Your assignment: Verbatim copy, images omitted: return the full listing.

The records:
----

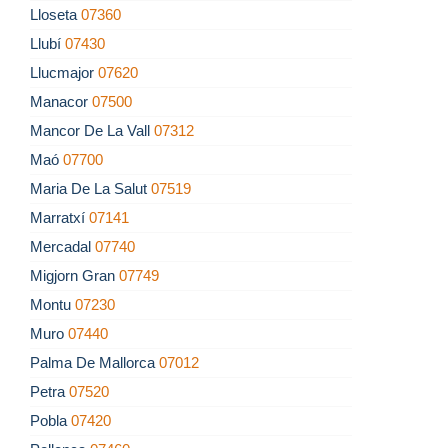
Lloseta
07360
Llubí
07430
Llucmajor
07620
Manacor
07500
Mancor De La Vall
07312
Maó
07700
Maria De La Salut
07519
Marratxí
07141
Mercadal
07740
Migjorn Gran
07749
Montu
07230
Muro
07440
Palma De Mallorca
07012
Petra
07520
Pobla
07420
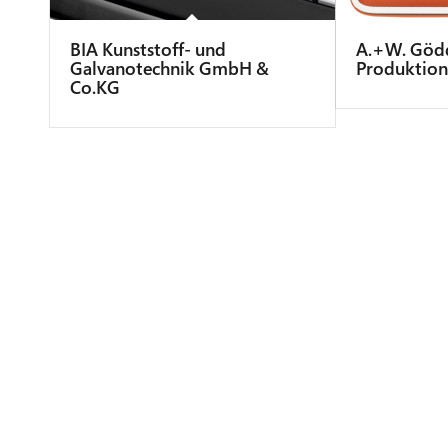
BIA Kunststoff- und
A.+W. Göd
Galvanotechnik GmbH &
Produktion
Co.KG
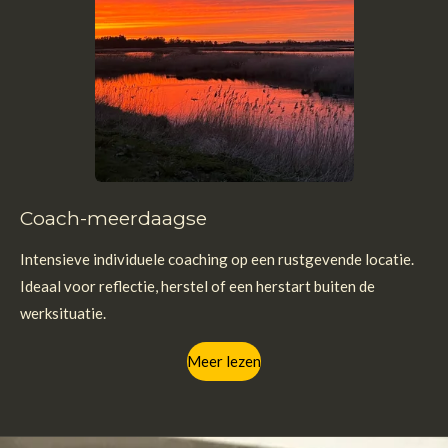
Coach-meerdaagse
Intensieve individuele coaching op een rustgevende locatie.
Ideaal voor reflectie, herstel of een herstart buiten de
werksituatie.
Meer lezen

----

Solution for this problem:
Lloseta
07360
Llubí
07430
Llucmajor
07620
Manacor
07500
Mancor De La Vall
07312
Maó
07700
Maria De La Salut
07519
Marratxí
07141
Mercadal
07740
Migjorn Gran
07749
Montu
07230
Muro
07440
Palma De Mallorca
07012
Petra
07520
Pobla
07420
BIA Kunststoff- und
A.+W. Göd
Galvanotechnik GmbH &
Produktion
Co.KG
Coach-meerdaagse
Intensieve individuele coaching op een rustgevende locatie.
Ideaal voor reflectie, herstel of een herstart buiten de
werksituatie.
Meer lezen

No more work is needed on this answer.